Olhei para Lucía, com cara de bem-fodida e a respiração entrecortada.
— Chupa ela, amor — falei, metendo meu pau na boca dela.
Comecei a bombear sabendo que já não me restava quase nada. Coloquei uma mão sob a mandíbula dela. Ela já sabe o que fazer: fechar bem os lábios e deixar eu terminar dentro. Gozei na boca dela em três jatos, o primeiro bem carregado. Ela aguentou sem engolir enquanto eu continuava me movendo, cada vez mais devagar, até parar.
— Não engole ainda — falei. — Mostra para o Connor.

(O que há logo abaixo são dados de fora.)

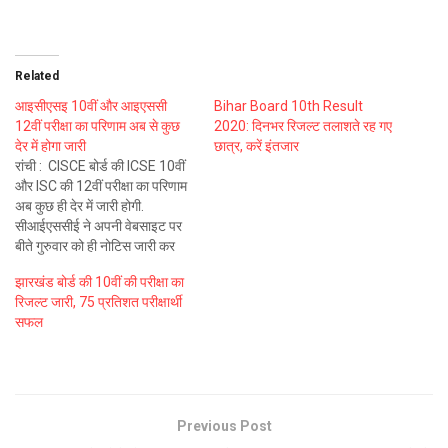
Related
आइसीएसइ 10वीं और आइएससी
Bihar Board 10th Result
12वीं परीक्षा का परिणाम अब से कुछ
2020: दिनभर रिजल्ट तलाशते रह गए
देर में होगा जारी
छात्र, करें इंतजार
रांची : CISCE बोर्ड की ICSE 10वीं
और ISC की 12वीं परीक्षा का परिणाम
अब कुछ ही देर में जारी होगी.
सीआईएससीई ने अपनी वेबसाइट पर
बीते गुरुवार को ही नोटिस जारी कर
दिया था. सीआईएससीई की वेबसाइट
झारखंड बोर्ड की 10वीं की परीक्षा का
के अनुसार, आईसीएसई 10वीं और
रिजल्ट जारी, 75 प्रतिशत परीक्षार्थी
आईएससी 12वीं का परिणाम दोपहर 3
सफल
बजे…
Previous Post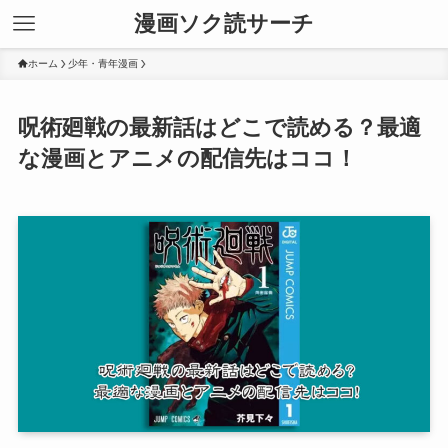
漫画ソク読サーチ
ホーム
少年・青年漫画
呪術廻戦の最新話はどこで読める？最適
な漫画とアニメの配信先はココ！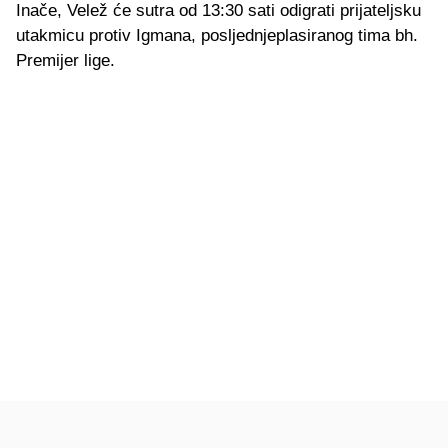
Inače, Velež će sutra od 13:30 sati odigrati prijateljsku
utakmicu protiv Igmana, posljednjeplasiranog tima bh.
Premijer lige.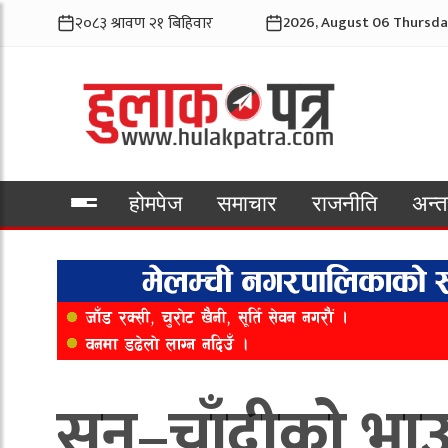
2026, August 06 Thursda
होमपेज
समाचार
राजनीति
अन्तर
भिडियो
सुन–चाँदीको भाउ 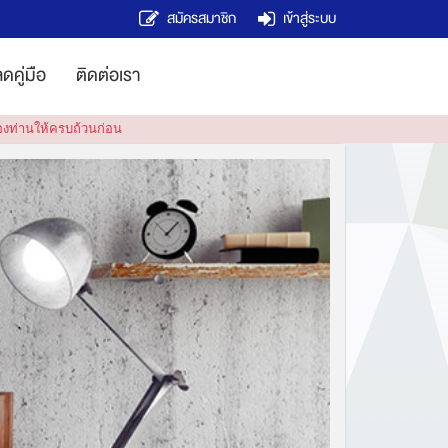
สมัครสมาชิก
เข้าสู่ระบบ
ดคู่มือ
ติดต่อเรา
ของท่านให้ครบถ้วนก่อน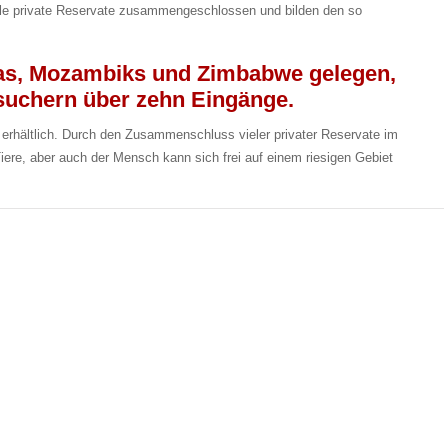
ele private Reservate zusammengeschlossen und bilden den so
as, Mozambiks und Zimbabwe gelegen,
esuchern über zehn Eingänge.
erhältlich. Durch den Zusammenschluss vieler privater Reservate im
ere, aber auch der Mensch kann sich frei auf einem riesigen Gebiet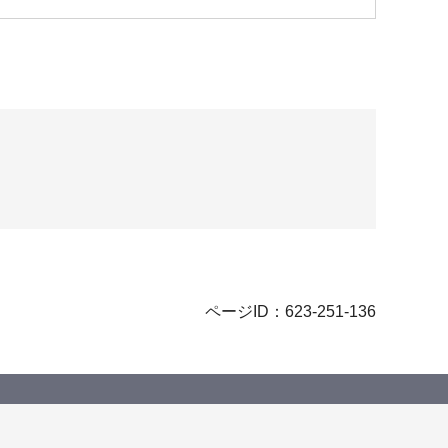
ページID：623-251-136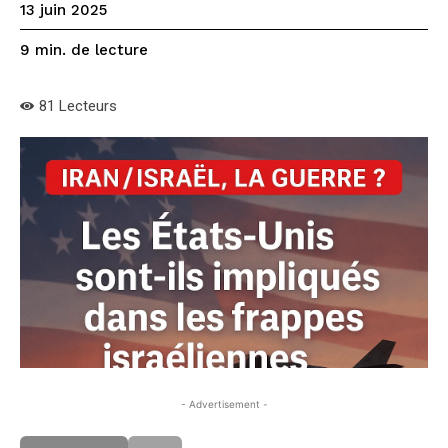
13 juin 2025
de lecture
9
min.
81
Lecteurs
- Advertisement -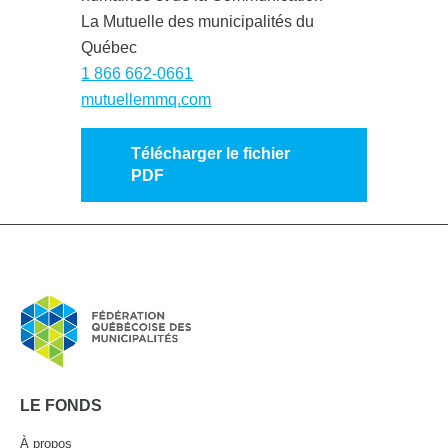
La Mutuelle des municipalités du
Québec
1 866 662-0661
mutuellemmq.com
Télécharger le fichier
PDF
LE FONDS
À propos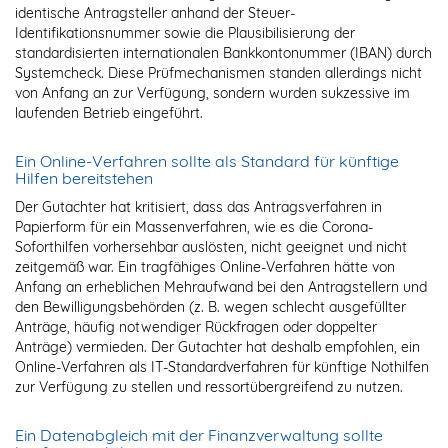
identische Antragsteller anhand der Steuer-
Identifikationsnummer sowie die Plausibilisierung der
standardisierten internationalen Bankkontonummer (IBAN) durch
Systemcheck. Diese Prüfmechanismen standen allerdings nicht
von Anfang an zur Verfügung, sondern wurden sukzessive im
laufenden Betrieb eingeführt.
Ein Online-Verfahren sollte als Standard für künftige
Hilfen bereitstehen
Der Gutachter hat kritisiert, dass das Antragsverfahren in
Papierform für ein Massenverfahren, wie es die Corona-
Soforthilfen vorhersehbar auslösten, nicht geeignet und nicht
zeitgemäß war. Ein tragfähiges Online-Verfahren hätte von
Anfang an erheblichen Mehraufwand bei den Antragstellern und
den Bewilligungsbehörden (z. B. wegen schlecht ausgefüllter
Anträge, häufig notwendiger Rückfragen oder doppelter
Anträge) vermieden. Der Gutachter hat deshalb empfohlen, ein
Online-Verfahren als IT-Standardverfahren für künftige Nothilfen
zur Verfügung zu stellen und ressortübergreifend zu nutzen.
Ein Datenabgleich mit der Finanzverwaltung sollte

Fiz carinho no rosto dela. Pedi a ele que tirasse o pau com cuidado para não deixar a camisinha dentro, e a ela que se virasse e abrisse a boca. Ela abriu, e o que vimos foi uma cena que eu teria gostado de guardar para sempre, não fosse nossa regra de “nada de celular, nada de fotos”. Não tinha escorrido nada.
— Engole — falei.
Ela fechou a boca e engoliu tudo. Beijei-a com ternura, uma mão na bochecha dela.
— Eu te amo, amor.
— Eu também te amo.
— Você dá um beijo no Connor para agradecer?
— Dou.
Os dois se beijaram de leve, sem língua. Um beijinho de calma depois da tempestade.
***
Descansamos, preparamos alguma coisa para jantar e, como tínhamos a noite toda, voltamos à carga. Na segunda rodada Connor gozou de novo, também com camisinha. Fizemos quase tudo. A verdade é que nos divertimos pra caramba, como sempre que convidamos alguém para casa. Adorei vê-lo beijando-a, os dois acariciando-a ao mesmo tempo, percorrendo o corpo dela juntos.
Connor voltou para o país dele alguns dias depois. Na cama, ele me pareceu meio sem graça e inexperiente; tive que ir guiando praticamente tudo. Mas foi mais uma experiência, e das boas.
Da próxima vez queremos um gang bang. Gostamos mais do que ménages. Eu me excito vendo-a com vários homens ao mesmo tempo, e ela adora tê-los à sua disposição. Já até fantasiei em ficar do lado de fora do quarto, ouvindo, sabendo que lá dentro há cinco ou seis caras desfrutando da minha mulher sem que eu participe, e beijá-la depois. Sou um corno consentido, fazer o quê. Quando fizermos, prometo contar. Vontade não nos falta.